Avrupa Parlamentosu Üyesi Niyazi Kızılyürek, Kutlu Adalı cinayetini Avrupa Birliği’nin gündemine taşıdı. Türkiye’nin Kıbrıslıtürk toplumunun içişlerine müdahalelerinin uzun yıllardır devam ettiğini belirten Kızılyürek, Kıbrıs’ın kuzey kesiminin Türkiye’nin arka bahçesi haline geldiğinin altını çizdi.
Avrupa İnsan Hakları Mahkemesinin, 12 Ekim 2005 tarihli kararında, Adalı cinayeti ile ilgili yeterli ve etkili bir soruşturma yürütmediği gerekçesiyle Türkiye’nin mahkum edildiğini belirten Kızılyürek, « Kıbrıslı Türkler cinayetin yeniden soruşturulmasını talep ediyorlar » dedi. Kızılyürek, ancak, Kıbrıslıtürk polisinin doğrudan Türk Askerine bağlı olmasından dolayı bunun gerçekleşmesinin ihtimal dışı olduğunu belirtti ve Avrupa Komisyonu’na yönlendirdiği soru önergesinde Komisyon’un Avrupa Birliği vatandaşı Kıbrıslıtürklerin Türkiye’nin insafına bırakılmaması için ne gibi adımlar atacağını sordu.
Soru önergesinde geçtiğimiz hafta onaylanan Avrupa Parlamentosu raporuna da vurgu yapan Kızılyürek, raporda Kıbrıslıtürk toplumunun demokratik güçleriyle ilişki kurulması çağrısına Avrupa Komisyonu’nun nasıl cevap vereceğini sordu.
Avrupa Komisyonu’na sunulan soru önergesinin tam metni şöyledir :
Türkiye’nin Kıbrıs Türk toplumunun içişlerine müdahaleleri uzun yıllardır devam ediyor.
Son günlerde bir mafya lideri, Türkiye’deki devlet-mafya bağlantılarına ve Kıbrıslı Türk gazeteci Kutlu Adalı’nın suikastına doğrudan karıştıklarına dair tanıklıklarla ifşaalarda bulundu.
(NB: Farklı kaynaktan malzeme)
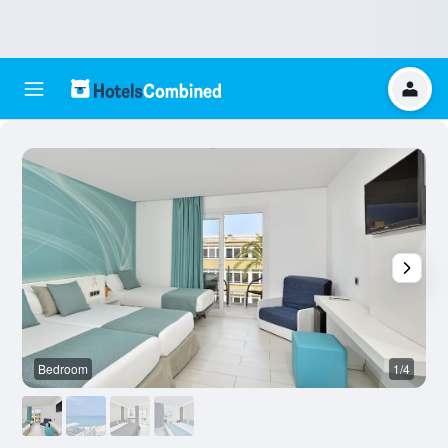
Bedroom
1/4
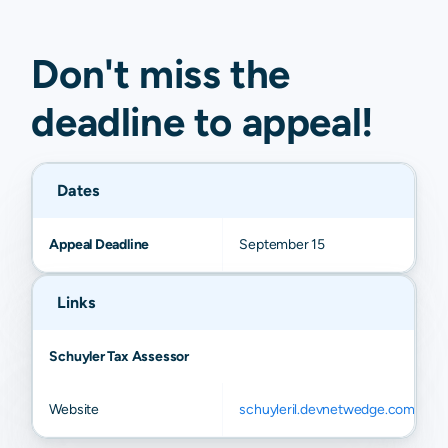
Don't miss the
deadline to
appeal
!
Dates
Appeal Deadline
September 15
Links
Schuyler Tax Assessor
Website
schuyleril.devnetwedge.com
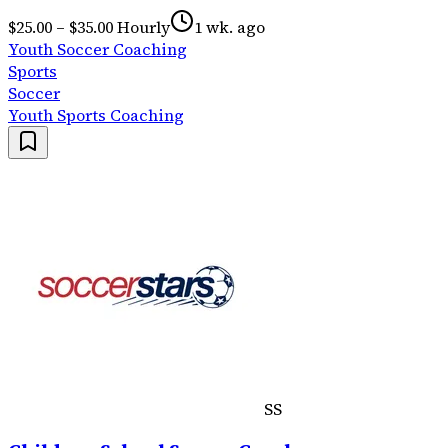
$25.00 – $35.00 Hourly
1 wk. ago
Youth Soccer Coaching
Sports
Soccer
Youth Sports Coaching
SS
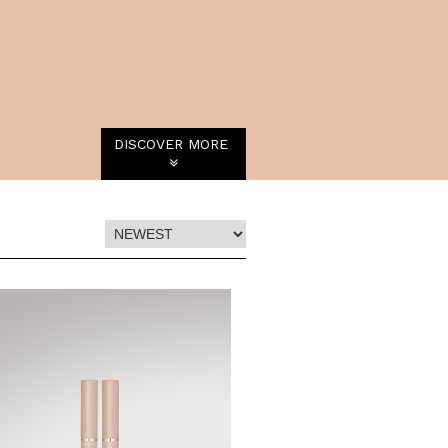
DISCOVER MORE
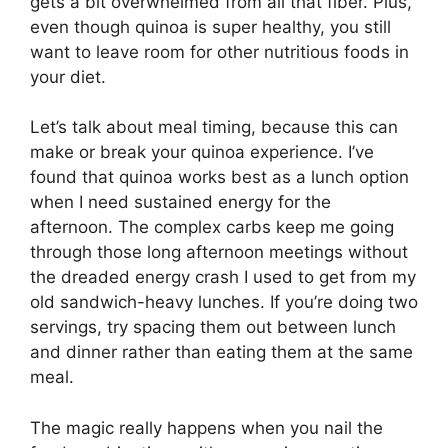
gets a bit overwhelmed from all that fiber. Plus,
even though quinoa is super healthy, you still
want to leave room for other nutritious foods in
your diet.
Let’s talk about meal timing, because this can
make or break your quinoa experience. I’ve
found that quinoa works best as a lunch option
when I need sustained energy for the
afternoon. The complex carbs keep me going
through those long afternoon meetings without
the dreaded energy crash I used to get from my
old sandwich-heavy lunches. If you’re doing two
servings, try spacing them out between lunch
and dinner rather than eating them at the same
meal.
The magic really happens when you nail the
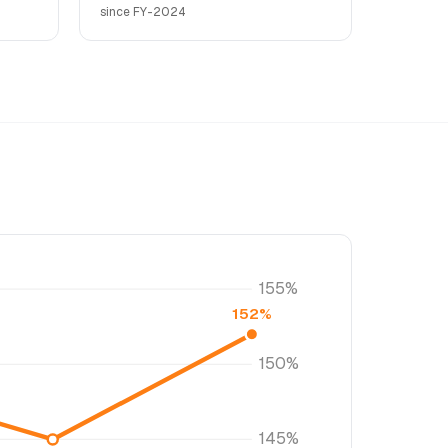
since FY-2024
155%
152%
150%
145%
Gazeteci Kutlu Adalı 6 Temmuz 1996’da öldürülmüştü.
Avrupa İnsan Hakları Mahkemesi, 12 Ekim 2005 tarihli kararında, Adalı cinayeti ile ilgili yeterli ve etkili bir soruşturma yürütmediği gerekçesiyle Türkiye’nin Avrupa İnsan Hakları Sözleşmesi’nin 2. Maddesini ihlal ettiği hükmünü vermiştir.
Kıbrıslı Türkler cinayetin yeniden soruşturulmasını talep etmektedirler. Ancak, Kıbrıs Türk polisinin doğrudan Türk silahlı kuvvetlerine bağlı olmasından dolayı bunun gerçekleşmesi mümkün görünmüyor.
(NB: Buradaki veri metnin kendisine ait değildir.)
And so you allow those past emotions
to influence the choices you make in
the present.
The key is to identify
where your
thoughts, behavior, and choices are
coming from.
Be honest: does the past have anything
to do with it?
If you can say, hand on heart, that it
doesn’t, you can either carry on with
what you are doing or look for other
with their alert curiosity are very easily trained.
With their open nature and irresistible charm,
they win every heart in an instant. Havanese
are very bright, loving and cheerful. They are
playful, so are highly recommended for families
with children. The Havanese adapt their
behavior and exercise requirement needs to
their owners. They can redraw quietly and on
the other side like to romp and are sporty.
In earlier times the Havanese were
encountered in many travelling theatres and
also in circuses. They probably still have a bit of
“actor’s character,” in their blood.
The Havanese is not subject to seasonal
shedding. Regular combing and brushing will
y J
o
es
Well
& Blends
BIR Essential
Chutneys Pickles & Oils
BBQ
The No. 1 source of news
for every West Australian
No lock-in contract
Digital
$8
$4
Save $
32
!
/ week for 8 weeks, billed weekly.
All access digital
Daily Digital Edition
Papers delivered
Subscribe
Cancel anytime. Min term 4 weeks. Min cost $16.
Türk makamlarının sistematik müdahaleleriyle, Kıbrıs’ın kuzey kısmı (AB toprağı) Türkiye’nin arka bahçesine dönüşmüştür.
Bu bağlamda Komidyon’un aşağıdaki sorulara yanıt vermesini bekliyorum :
1. Avrupa Parlamentosu’nun son raporunda da önemle vurgulandığı gibi, Kıbrıs Türk toplumunun demokratik güçleriyle nasıl ilişki kurulacak?
2. Avrupa Birliği vatandaşı Kıbrıslı Türklerin Türkiye’nin insafına bırakılmaması için ne gibi adımlar atılacak?